I&#x27;m from Brazil, almost getting my CS degree. Microsoft has offered me a job as a Software Development Engineer.
Because of visa bureacracies, my start date is 1 year from now.
So, HN, what kind of skills should I brush up?
======
arbinder
It's a very legitimate question since most of the H1-B applicants go through a
similar waiting period in between the job offer and start working. However, in
my humble opinion this question would have had a longer lifetime and better
answers if you had posted in Quora.

I am in a similar situation with a joining date in next October.
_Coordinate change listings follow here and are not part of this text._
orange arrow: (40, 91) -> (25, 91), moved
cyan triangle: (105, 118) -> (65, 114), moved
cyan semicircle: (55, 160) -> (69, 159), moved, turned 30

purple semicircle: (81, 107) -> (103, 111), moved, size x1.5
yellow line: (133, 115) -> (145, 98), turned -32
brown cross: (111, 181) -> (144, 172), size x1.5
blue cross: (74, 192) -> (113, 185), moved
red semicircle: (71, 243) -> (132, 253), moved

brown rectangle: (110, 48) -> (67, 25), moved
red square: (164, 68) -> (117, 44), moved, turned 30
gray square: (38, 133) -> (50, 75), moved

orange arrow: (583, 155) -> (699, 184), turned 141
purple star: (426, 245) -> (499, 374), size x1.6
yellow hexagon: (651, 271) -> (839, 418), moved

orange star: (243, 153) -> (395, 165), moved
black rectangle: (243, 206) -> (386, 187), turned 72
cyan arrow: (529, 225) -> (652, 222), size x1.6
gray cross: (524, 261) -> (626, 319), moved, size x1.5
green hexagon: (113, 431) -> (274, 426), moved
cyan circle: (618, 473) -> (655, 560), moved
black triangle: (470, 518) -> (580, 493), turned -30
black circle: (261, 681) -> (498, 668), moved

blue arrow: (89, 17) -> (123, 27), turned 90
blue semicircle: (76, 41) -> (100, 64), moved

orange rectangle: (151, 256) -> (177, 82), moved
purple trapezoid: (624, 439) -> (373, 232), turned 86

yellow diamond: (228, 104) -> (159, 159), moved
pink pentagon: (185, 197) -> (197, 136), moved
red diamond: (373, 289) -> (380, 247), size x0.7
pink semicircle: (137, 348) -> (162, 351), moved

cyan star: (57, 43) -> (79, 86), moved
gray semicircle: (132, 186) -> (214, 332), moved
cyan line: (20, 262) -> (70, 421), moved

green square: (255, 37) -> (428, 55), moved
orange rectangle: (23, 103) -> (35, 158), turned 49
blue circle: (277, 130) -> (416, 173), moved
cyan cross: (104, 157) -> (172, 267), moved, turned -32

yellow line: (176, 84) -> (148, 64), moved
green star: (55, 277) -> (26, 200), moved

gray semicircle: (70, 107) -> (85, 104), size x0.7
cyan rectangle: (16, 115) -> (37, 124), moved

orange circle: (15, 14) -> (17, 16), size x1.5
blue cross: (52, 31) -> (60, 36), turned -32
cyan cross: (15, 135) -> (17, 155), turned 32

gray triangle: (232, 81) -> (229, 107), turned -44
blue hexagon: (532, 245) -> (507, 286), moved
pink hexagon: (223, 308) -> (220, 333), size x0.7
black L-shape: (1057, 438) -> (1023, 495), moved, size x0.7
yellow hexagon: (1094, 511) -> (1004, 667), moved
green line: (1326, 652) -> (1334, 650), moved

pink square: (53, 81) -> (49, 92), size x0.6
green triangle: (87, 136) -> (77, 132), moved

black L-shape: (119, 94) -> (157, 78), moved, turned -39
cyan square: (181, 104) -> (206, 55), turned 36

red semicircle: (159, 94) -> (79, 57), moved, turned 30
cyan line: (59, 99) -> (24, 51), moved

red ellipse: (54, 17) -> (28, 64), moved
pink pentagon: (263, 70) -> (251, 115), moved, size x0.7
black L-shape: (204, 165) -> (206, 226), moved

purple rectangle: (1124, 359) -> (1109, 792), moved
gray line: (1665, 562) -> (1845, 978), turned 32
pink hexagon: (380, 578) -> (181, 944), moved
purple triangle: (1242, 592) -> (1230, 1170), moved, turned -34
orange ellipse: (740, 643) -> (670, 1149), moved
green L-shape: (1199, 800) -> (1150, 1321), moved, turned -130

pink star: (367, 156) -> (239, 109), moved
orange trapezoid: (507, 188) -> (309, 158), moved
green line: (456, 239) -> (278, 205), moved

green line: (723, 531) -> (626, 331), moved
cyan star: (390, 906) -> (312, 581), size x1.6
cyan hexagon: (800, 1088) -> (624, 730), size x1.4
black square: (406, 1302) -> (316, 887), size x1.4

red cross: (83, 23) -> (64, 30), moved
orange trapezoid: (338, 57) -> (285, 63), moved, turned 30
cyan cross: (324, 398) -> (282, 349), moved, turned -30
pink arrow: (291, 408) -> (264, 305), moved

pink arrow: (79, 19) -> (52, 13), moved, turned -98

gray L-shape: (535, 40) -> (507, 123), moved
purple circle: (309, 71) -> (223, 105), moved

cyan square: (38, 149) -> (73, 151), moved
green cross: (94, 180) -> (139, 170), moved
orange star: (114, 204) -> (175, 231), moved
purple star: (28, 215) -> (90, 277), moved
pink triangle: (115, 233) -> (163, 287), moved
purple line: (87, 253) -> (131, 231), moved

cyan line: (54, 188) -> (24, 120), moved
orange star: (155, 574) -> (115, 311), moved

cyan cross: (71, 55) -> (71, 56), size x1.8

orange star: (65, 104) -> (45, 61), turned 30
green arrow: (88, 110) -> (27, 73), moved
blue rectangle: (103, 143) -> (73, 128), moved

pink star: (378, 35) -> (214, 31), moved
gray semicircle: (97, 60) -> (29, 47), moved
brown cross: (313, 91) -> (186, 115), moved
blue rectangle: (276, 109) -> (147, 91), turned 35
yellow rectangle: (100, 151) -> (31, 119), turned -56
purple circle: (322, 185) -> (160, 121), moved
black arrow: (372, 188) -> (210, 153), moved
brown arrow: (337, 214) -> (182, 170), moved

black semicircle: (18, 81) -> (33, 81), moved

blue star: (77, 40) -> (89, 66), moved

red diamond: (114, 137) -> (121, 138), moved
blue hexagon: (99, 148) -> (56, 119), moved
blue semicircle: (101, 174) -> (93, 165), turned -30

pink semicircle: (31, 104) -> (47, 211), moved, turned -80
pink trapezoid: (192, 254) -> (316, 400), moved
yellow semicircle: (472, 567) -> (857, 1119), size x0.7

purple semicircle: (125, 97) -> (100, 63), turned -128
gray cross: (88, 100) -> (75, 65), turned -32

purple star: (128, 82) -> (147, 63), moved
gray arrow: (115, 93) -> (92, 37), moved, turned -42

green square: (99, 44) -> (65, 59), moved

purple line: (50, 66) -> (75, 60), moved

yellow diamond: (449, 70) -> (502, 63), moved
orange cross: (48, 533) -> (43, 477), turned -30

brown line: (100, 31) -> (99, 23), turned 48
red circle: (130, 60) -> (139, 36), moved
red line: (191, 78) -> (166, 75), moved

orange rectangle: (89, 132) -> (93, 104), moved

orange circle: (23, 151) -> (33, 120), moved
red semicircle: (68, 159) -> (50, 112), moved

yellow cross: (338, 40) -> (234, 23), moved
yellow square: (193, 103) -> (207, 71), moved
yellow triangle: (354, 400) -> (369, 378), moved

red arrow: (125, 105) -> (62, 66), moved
I decided to
finish reading the books I never had time for reading, work on a few community
projects and spend more time with my family. I hope it won't get too boring.

------
Wezc
Congrats !

Do you know the job description ? On what subject will you work ? I would
suggest to be fluent in C#, C++ and the .NET framwork. Btw: How did MS make
you an offer ? You applied or they came for you ?

------
Avalaxy
Depends on what you're going to do... General stuff like 'Writing secure code'
and 'introduction to algorithms' are useful to read.

------
tostitos1979
Become fluent in C# at least. Get experience with the CLR. Learn about unit
testing. Watch Tudors to learn about court intrigue.

------
ye
Go